What you will do
Please retype all of the entries that follow, leaving the images out.

Collected data
┏━━
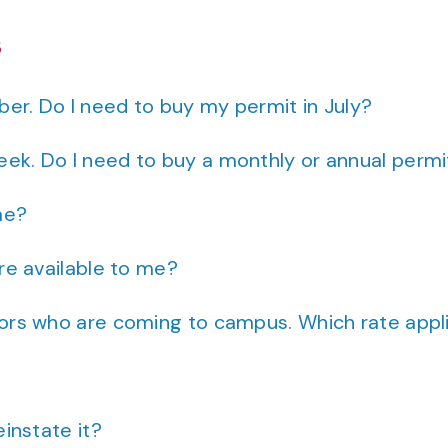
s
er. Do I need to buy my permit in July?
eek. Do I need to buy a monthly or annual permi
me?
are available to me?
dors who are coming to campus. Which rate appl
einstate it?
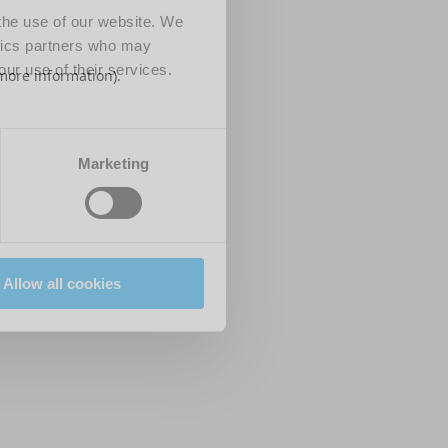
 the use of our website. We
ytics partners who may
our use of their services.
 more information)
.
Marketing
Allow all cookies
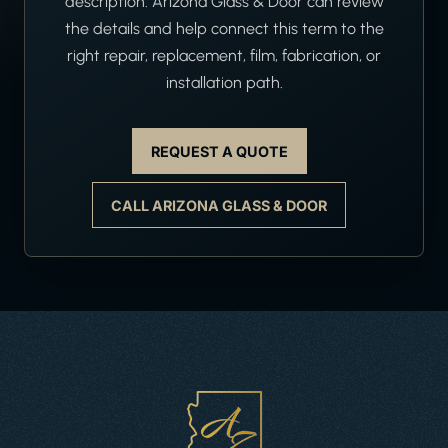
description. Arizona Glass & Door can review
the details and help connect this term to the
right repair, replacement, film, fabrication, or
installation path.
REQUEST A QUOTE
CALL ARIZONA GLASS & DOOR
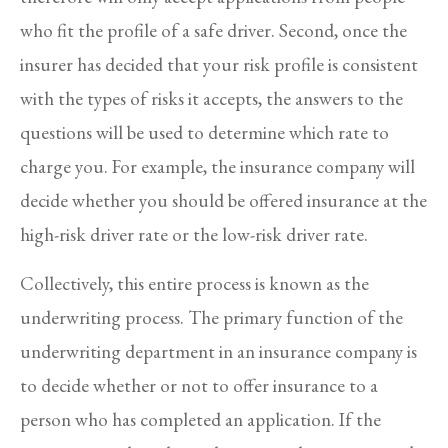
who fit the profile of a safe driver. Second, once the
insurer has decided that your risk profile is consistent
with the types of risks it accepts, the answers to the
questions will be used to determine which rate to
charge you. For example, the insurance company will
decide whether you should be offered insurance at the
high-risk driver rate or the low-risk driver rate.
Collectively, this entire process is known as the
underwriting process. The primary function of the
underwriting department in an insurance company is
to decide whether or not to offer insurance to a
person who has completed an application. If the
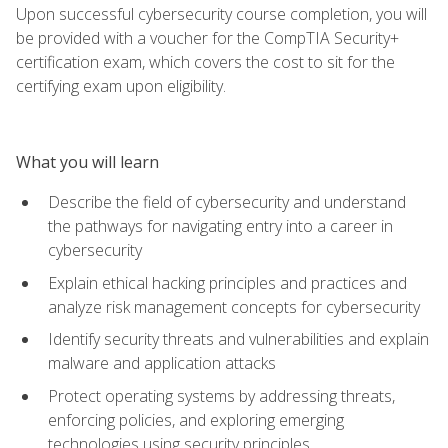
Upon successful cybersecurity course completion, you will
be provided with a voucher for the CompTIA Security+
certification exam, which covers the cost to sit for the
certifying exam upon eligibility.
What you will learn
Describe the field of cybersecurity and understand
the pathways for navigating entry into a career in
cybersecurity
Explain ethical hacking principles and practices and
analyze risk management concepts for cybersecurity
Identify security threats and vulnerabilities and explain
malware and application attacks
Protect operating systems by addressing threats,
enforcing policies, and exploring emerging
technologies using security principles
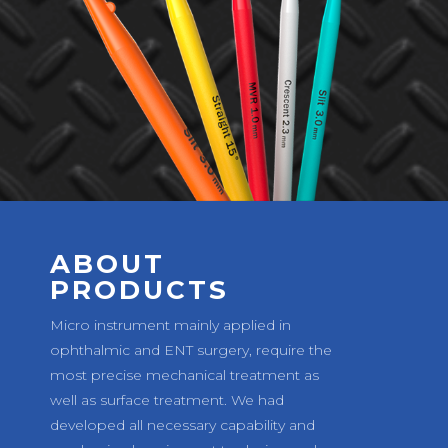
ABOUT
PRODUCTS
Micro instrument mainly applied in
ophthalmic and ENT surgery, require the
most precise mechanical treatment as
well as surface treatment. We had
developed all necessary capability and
┗━━
Finished exercise
s
er. Do I need to buy my permit in July?
eek. Do I need to buy a monthly or annual permi
me?
are available to me?
dors who are coming to campus. Which rate appl
einstate it?
 the use of our website. We
ytics partners who may
our use of their services.
 more information)
.
Marketing
Allow all cookies
description. Arizona Glass & Door can review
the details and help connect this term to the
right repair, replacement, film, fabrication, or
installation path.
REQUEST A QUOTE
CALL ARIZONA GLASS & DOOR
who fit the profile of a safe driver. Second, once the
insurer has decided that your risk profile is consistent
with the types of risks it accepts, the answers to the
questions will be used to determine which rate to
charge you. For example, the insurance company will
decide whether you should be offered insurance at the
high-risk driver rate or the low-risk driver rate.
Collectively, this entire process is known as the
underwriting process. The primary function of the
underwriting department in an insurance company is
to decide whether or not to offer insurance to a
person who has completed an application. If the
Upon successful cybersecurity course completion, you will
be provided with a voucher for the CompTIA Security+
certification exam, which covers the cost to sit for the
certifying exam upon eligibility.
What you will learn
Describe the field of cybersecurity and understand
the pathways for navigating entry into a career in
cybersecurity
Explain ethical hacking principles and practices and
analyze risk management concepts for cybersecurity
Identify security threats and vulnerabilities and explain
malware and application attacks
Protect operating systems by addressing threats,
enforcing policies, and exploring emerging
technologies using security principles
ABOUT
PRODUCTS
Micro instrument mainly applied in
ophthalmic and ENT surgery, require the
most precise mechanical treatment as
well as surface treatment. We had
developed all necessary capability and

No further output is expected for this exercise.